Security practices for IoT devices include protection by developing secure devices or techniques to detect and prevent IoT malwares. Many researchers in enterprises and academia focused on IoT security by considering these aspects and preventing the devices from threats. However, most of the current works focus on machine learning-based or deep learning-based detection algorithms [1, 9, 10] rather than understanding the IoT malware that builds such an extensive network of infected devices. Consequently, reviews are required to analyze existing research conducted on the topic. Meanwhile, some works like [11,12,13,14,15] discussed IoT malware, their different attacks, features and so on.

As a plethora of IoT malware is available, its expeditious evolution and mismatched explanations in different sources make the studies on IoT security more complex. Furthermore, it is interesting that the malware once used for personal computers is also advancing, affecting IoT devices. One example is Emotet which improved their Trojan and compromised IoT devices [16]. Similarly, ransomware-categorized malware, once prevalent in mobile devices, has already compromised IoT devices [17]. This highlights a real need to face the IoT security issue seriously. Moreover, we believe that the scarcity of an organized and in-depth study obstructs the malware prevention and protection of the devices. Because of this, extensive research is needed in IoT malware that considers both technical aspects and existing solutions to solve security issues.

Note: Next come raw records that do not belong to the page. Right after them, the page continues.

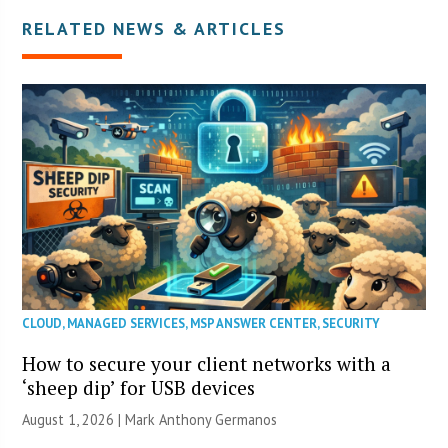
RELATED NEWS & ARTICLES
CLOUD
,
MANAGED SERVICES
,
MSP ANSWER CENTER
,
SECURITY
How to secure your client networks with a
‘sheep dip’ for USB devices
August 1, 2026 | Mark Anthony Germanos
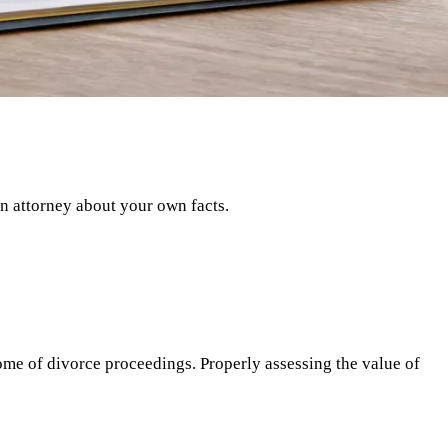
an attorney about your own facts.
ome of divorce proceedings. Properly assessing the value of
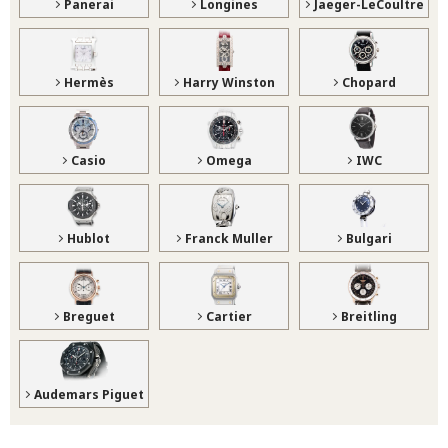
Panerai
Longines
Jaeger-LeCoultre
Hermès
Harry Winston
Chopard
Casio
Omega
IWC
Hublot
Franck Muller
Bulgari
Breguet
Cartier
Breitling
Audemars Piguet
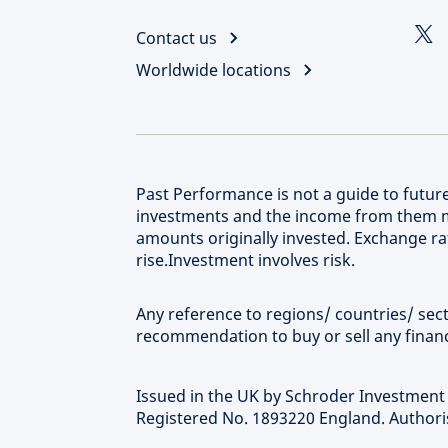
Contact us
Worldwide locations
Past Performance is not a guide to futu
investments and the income from them m
amounts originally invested. Exchange rat
rise.Investment involves risk.
Any reference to regions/ countries/ secto
recommendation to buy or sell any financ
Issued in the UK by Schroder Investmen
Registered No. 1893220 England. Authoris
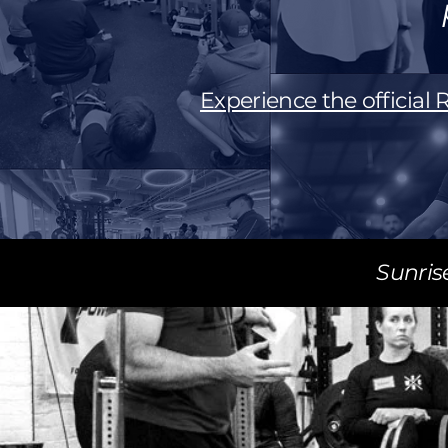
Experience the official
Sunris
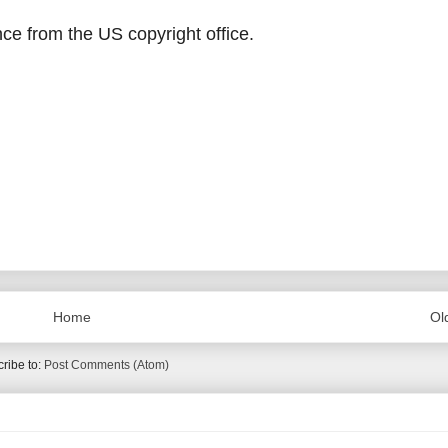
ce from the US copyright office.
Home
Ol
ribe to:
Post Comments (Atom)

Considering the above facts, 100 attributes of IoT malware based on IoT malware categories, attack types, attack surfaces, malware distribution architectures, victim devices, victim device architectures, characteristics, access mechanisms, programming languages, and protocols are discussed in this paper. As each malware behaves differently, the attributes selected in the study help in analyzing the overall aspect of each IoT malware family. Overall, the selected attributes offer a panoramic view of IoT malware that can create possibilities for a robust defensive and preventive solution.

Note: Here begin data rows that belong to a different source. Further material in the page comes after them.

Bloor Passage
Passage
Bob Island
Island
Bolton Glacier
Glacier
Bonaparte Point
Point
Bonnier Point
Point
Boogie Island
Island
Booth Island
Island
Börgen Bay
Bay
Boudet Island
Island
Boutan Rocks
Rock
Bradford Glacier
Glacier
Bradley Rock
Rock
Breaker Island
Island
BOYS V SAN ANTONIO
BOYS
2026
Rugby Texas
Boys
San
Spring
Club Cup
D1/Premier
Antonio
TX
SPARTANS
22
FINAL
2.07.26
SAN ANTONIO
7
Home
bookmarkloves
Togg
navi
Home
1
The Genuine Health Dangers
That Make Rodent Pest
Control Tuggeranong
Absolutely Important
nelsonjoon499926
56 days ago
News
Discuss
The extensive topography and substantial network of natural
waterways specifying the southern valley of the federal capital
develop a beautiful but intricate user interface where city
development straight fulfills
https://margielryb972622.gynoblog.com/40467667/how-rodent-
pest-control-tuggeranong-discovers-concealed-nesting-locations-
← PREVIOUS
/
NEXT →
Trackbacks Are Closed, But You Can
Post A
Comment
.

As attributes alone cannot help in a deeper understanding, a mapping was also needed so that each malware could be studied extensively. Hence, 77 IoT malware families that appeared between 2008 and 2022 are identified from different sources and mapped to these attributes. Interestingly, it was recognized that most of the attributes are not family-specific and can be exhibited in other families as well. This might be due to the release of novel malware by enhancing publicly available malware source codes. The main objective of the mapping was to help future research in this field, especially attribute-specific or family-specific studies.

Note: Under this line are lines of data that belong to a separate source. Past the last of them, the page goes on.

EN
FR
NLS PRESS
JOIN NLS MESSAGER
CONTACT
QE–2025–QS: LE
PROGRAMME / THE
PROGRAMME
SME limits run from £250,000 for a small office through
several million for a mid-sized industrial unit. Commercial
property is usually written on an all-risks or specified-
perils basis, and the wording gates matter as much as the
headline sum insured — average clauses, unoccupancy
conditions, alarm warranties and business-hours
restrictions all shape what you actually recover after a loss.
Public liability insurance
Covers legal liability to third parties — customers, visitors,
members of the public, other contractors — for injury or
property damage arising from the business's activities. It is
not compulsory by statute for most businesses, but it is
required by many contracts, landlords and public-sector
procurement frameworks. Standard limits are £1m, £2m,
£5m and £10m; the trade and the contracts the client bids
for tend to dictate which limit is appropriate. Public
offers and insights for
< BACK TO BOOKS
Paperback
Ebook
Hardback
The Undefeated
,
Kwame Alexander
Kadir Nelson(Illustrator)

To get a complete picture of IoT malware, existing detection mechanisms need to be studied by focusing on their challenges. Therefore, we have reviewed the various IoT malware detection articles and categorized them based on traditional and learning-based detection algorithms. Moreover, we were able to identify the 12 challenges in IoT malware research, which can help create novel detection methods. Furthermore, each challenge was then concluded with the future scope so that researchers could focus on the keywords provided for attaining the same. To the best of our knowledge, this is the foremost study that comprehensively investigates IoT malwares, illustrates a taxonomy, and studies the existing IoT malware detection mechanisms.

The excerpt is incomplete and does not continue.